→ Page images and extracted text
====
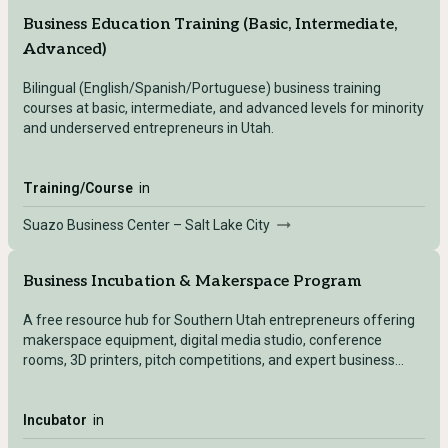
Business Education Training (Basic, Intermediate,
Advanced)
Bilingual (English/Spanish/Portuguese) business training
courses at basic, intermediate, and advanced levels for minority
and underserved entrepreneurs in Utah.
Training/Course
in
Suazo Business Center – Salt Lake City
Business Incubation & Makerspace Program
A free resource hub for Southern Utah entrepreneurs offering
makerspace equipment, digital media studio, conference
rooms, 3D printers, pitch competitions, and expert business
support.
Incubator
in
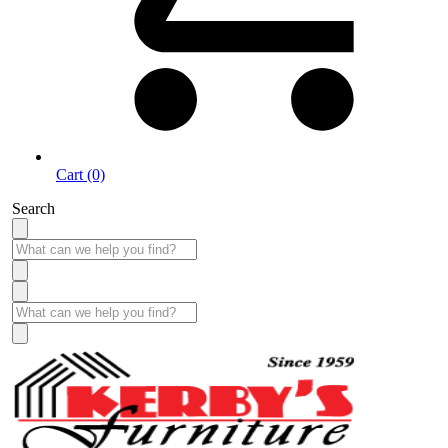
Cart (0)
Search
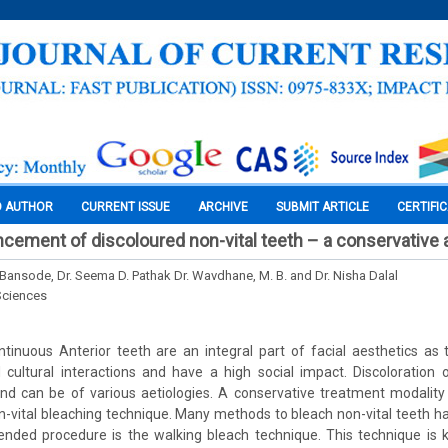
O AUTHOR
CURRENT ISSUE
ARCHIVE
SUBMIT ARTICLE
CERTIFI
cement of discoloured non-vital teeth – a conservative
 Bansode, Dr. Seema D. Pathak Dr. Wavdhane, M. B. and Dr. Nisha Dalal
Sciences
ntinuous Anterior teeth are an integral part of facial aesthetics as 
cultural interactions and have a high social impact. Discoloration o
 and can be of various aetiologies. A conservative treatment modali
n-vital bleaching technique. Many methods to bleach non-vital teeth 
ed procedure is the walking bleach technique. This technique is 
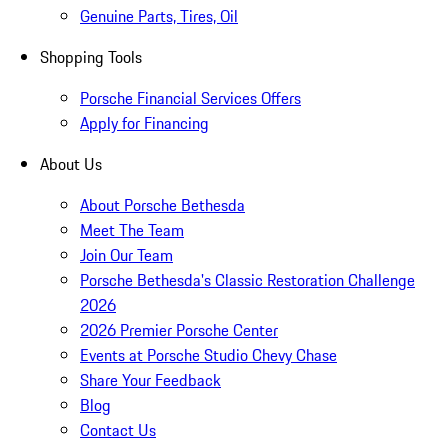
Genuine Parts, Tires, Oil
Shopping Tools
Porsche Financial Services Offers
Apply for Financing
About Us
About Porsche Bethesda
Meet The Team
Join Our Team
Porsche Bethesda's Classic Restoration Challenge
2026
2026 Premier Porsche Center
Events at Porsche Studio Chevy Chase
Share Your Feedback
Blog
Contact Us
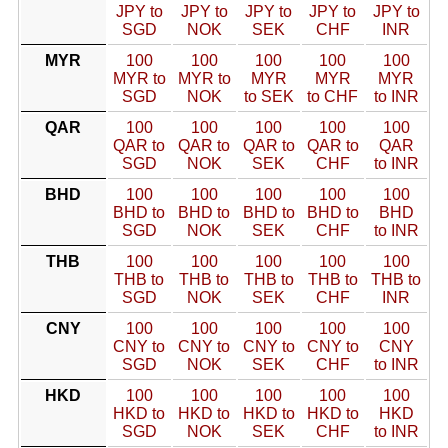
JPY to
JPY to
JPY to
JPY to
JPY to
SGD
NOK
SEK
CHF
INR
MYR
100
100
100
100
100
MYR to
MYR to
MYR
MYR
MYR
SGD
NOK
to SEK
to CHF
to INR
QAR
100
100
100
100
100
QAR to
QAR to
QAR to
QAR to
QAR
SGD
NOK
SEK
CHF
to INR
BHD
100
100
100
100
100
BHD to
BHD to
BHD to
BHD to
BHD
SGD
NOK
SEK
CHF
to INR
THB
100
100
100
100
100
THB to
THB to
THB to
THB to
THB to
SGD
NOK
SEK
CHF
INR
CNY
100
100
100
100
100
CNY to
CNY to
CNY to
CNY to
CNY
SGD
NOK
SEK
CHF
to INR
HKD
100
100
100
100
100
HKD to
HKD to
HKD to
HKD to
HKD
SGD
NOK
SEK
CHF
to INR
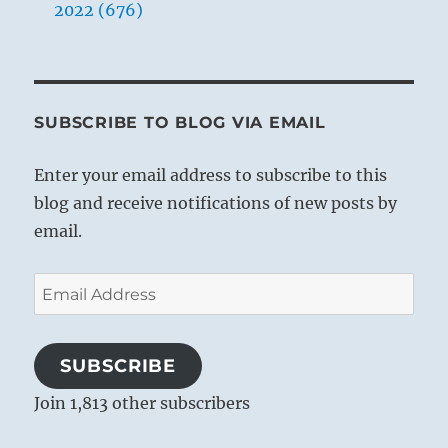
2022 (676)
SUBSCRIBE TO BLOG VIA EMAIL
Enter your email address to subscribe to this
blog and receive notifications of new posts by
email.
Email
Address
SUBSCRIBE
Join 1,813 other subscribers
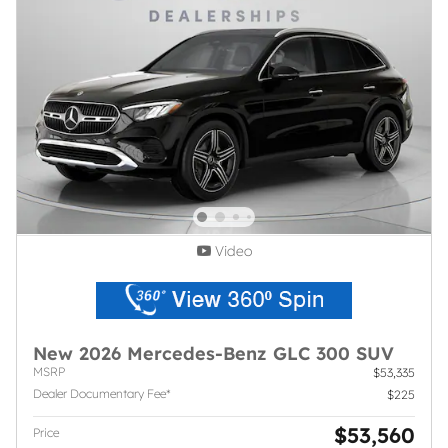
Video
New 2026 Mercedes-Benz GLC 300 SUV
MSRP
$53,335
Dealer Documentary Fee*
$225
$53,560
Price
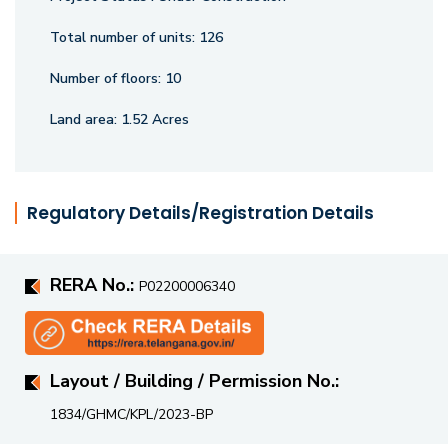
Total number of units:
126
Number of floors:
10
Land area:
1.52 Acres
Regulatory Details/Registration Details
RERA No.:
P02200006340
Layout / Building / Permission No.:
1834/GHMC/KPL/2023-BP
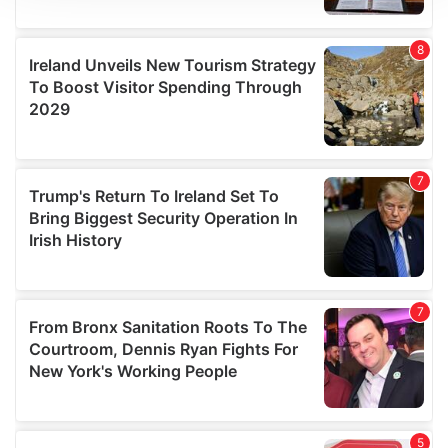
We use cookies to personalise content and ads, to
provide social media features and to analyse our traffic.
We also share information about your use of our site with
our social media, advertising and analytics partners who
may combine it with other information that you’ve
provided to them or that they’ve collected from your use
of their services.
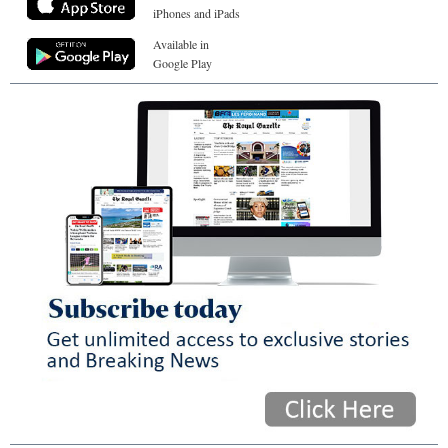
iPhones and iPads
Available in
Google Play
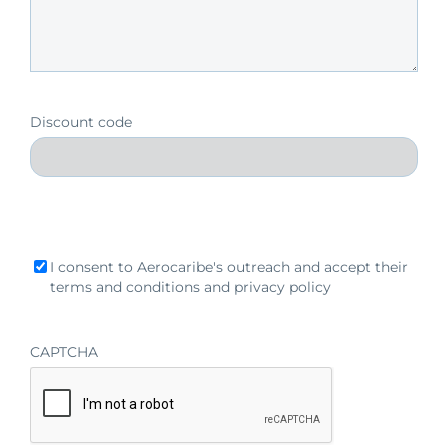
Discount code
Acceptense
I consent to Aerocaribe's outreach and accept their
criteria
terms and conditions and privacy policy
CAPTCHA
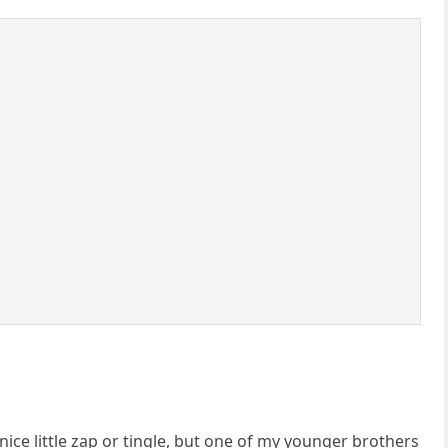
nice little zap or tingle, but one of my younger brothers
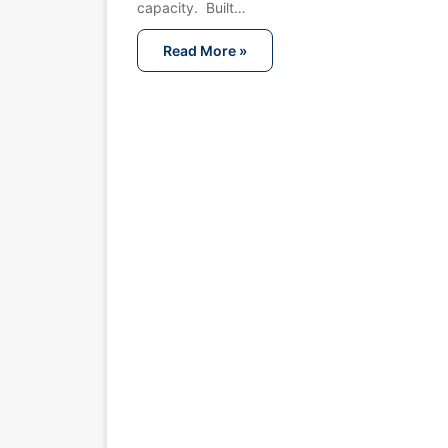
capacity. Built…
Read More »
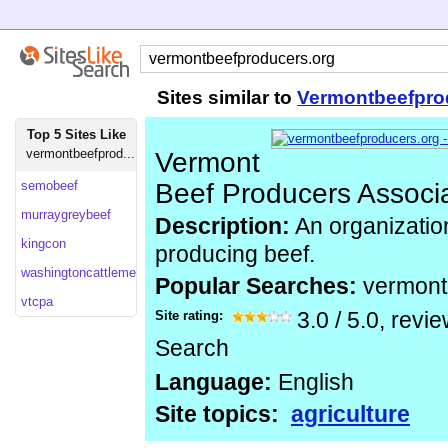
Sites similar to
Vermontbeefpro
Top 5 Sites Like
vermontbeefprod...
Vermont
semobeef
Beef Producers Associ
murraygreybeef
Description:
An organizatio
kingcon
producing beef.
washingtoncattlemen
Popular Searches:
vermont
vtcpa
Site rating:
3.0
/
5.0
, revi
Search
Language:
English
Site topics:
agriculture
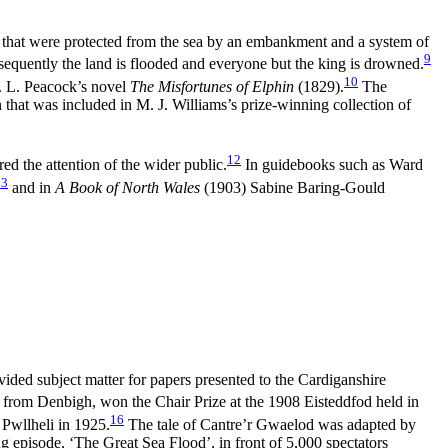
s that were protected from the sea by an embankment and a system of
9
consequently the land is flooded and everyone but the king is drowned.
10
T. L. Peacock’s novel
The Misfortunes of Elphin
(1829).
The
that was included in M. J. Williams’s prize-winning collection of
12
red the attention of the wider public.
In guidebooks such as Ward
13
and in
A Book of North Wales
(1903) Sabine Baring-Gould
vided subject matter for papers presented to the Cardiganshire
rom Denbigh, won the Chair Prize at the 1908 Eisteddfod held in
16
Pwllheli in 1925.
The tale of Cantre’r Gwaelod was adapted by
 episode, ‘The Great Sea Flood’, in front of 5,000 spectators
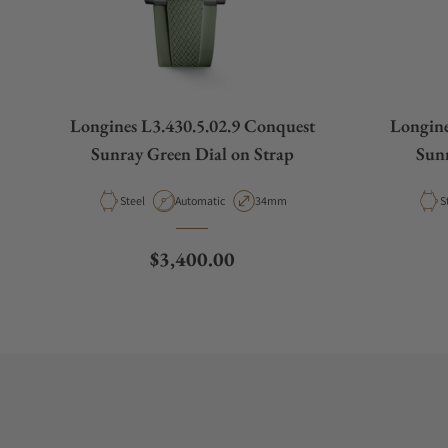
Longines L3.430.5.02.9 Conquest
Longine
Sunray Green Dial on Strap
Sunr
Material
Movement Type
Case Diameter
M
Steel
Automatic
34mm
S
Regular price
$3,400.00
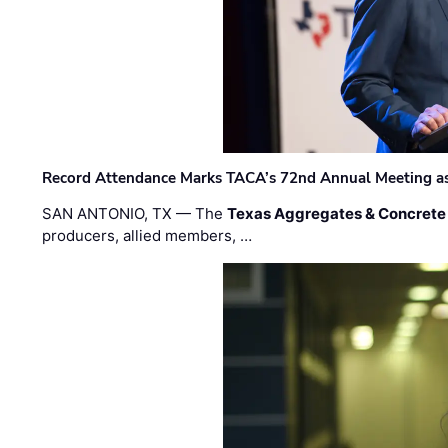
Record Attendance Marks TACA’s 72nd Annual Meeting as 
SAN ANTONIO, TX — The
Texas Aggregates & Concrete
producers, allied members, …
====
→ What the task asks
Going by the data above, give back only the lines from the one containing "A free resource" through the one containing "1834/GHMC/KPL/2023-BP", exactly as they stand, both ends included and no images.

→ Task answer
A free resource hub for Southern Utah entrepreneurs offering
makerspace equipment, digital media studio, conference
rooms, 3D printers, pitch competitions, and expert business
support.
Incubator
in
Cart (0)
Search
O AUTHOR
CURRENT ISSUE
ARCHIVE
SUBMIT ARTICLE
CERTIFI
cement of discoloured non-vital teeth – a conservative
 Bansode, Dr. Seema D. Pathak Dr. Wavdhane, M. B. and Dr. Nisha Dalal
Sciences
ntinuous Anterior teeth are an integral part of facial aesthetics as 
cultural interactions and have a high social impact. Discoloration o
 and can be of various aetiologies. A conservative treatment modali
n-vital bleaching technique. Many methods to bleach non-vital teeth 
ed procedure is the walking bleach technique. This technique is 
Genuine Parts, Tires, Oil
Shopping Tools
Porsche Financial Services Offers
Apply for Financing
About Us
About Porsche Bethesda
Meet The Team
Join Our Team
Porsche Bethesda's Classic Restoration Challenge
2026
2026 Premier Porsche Center
Events at Porsche Studio Chevy Chase
Share Your Feedback
Blog
Contact Us
JPY to
JPY to
JPY to
JPY to
JPY to
SGD
NOK
SEK
CHF
INR
MYR
100
100
100
100
100
MYR to
MYR to
MYR
MYR
MYR
SGD
NOK
to SEK
to CHF
to INR
QAR
100
100
100
100
100
QAR to
QAR to
QAR to
QAR to
QAR
SGD
NOK
SEK
CHF
to INR
BHD
100
100
100
100
100
BHD to
BHD to
BHD to
BHD to
BHD
SGD
NOK
SEK
CHF
to INR
THB
100
100
100
100
100
THB to
THB to
THB to
THB to
THB to
SGD
NOK
SEK
CHF
INR
CNY
100
100
100
100
100
CNY to
CNY to
CNY to
CNY to
CNY
SGD
NOK
SEK
CHF
to INR
HKD
100
100
100
100
100
HKD to
HKD to
HKD to
HKD to
HKD
SGD
NOK
SEK
CHF
to INR
2022 (676)
SUBSCRIBE TO BLOG VIA EMAIL
Enter your email address to subscribe to this
blog and receive notifications of new posts by
email.
Email
Address
SUBSCRIBE
Join 1,813 other subscribers
Video
New 2026 Mercedes-Benz GLC 300 SUV
MSRP
$53,335
Dealer Documentary Fee*
$225
$53,560
Price
Total number of units:
126
Number of floors:
10
Land area:
1.52 Acres
Regulatory Details/Registration Details
RERA No.:
P02200006340
Layout / Building / Permission No.:
1834/GHMC/KPL/2023-BP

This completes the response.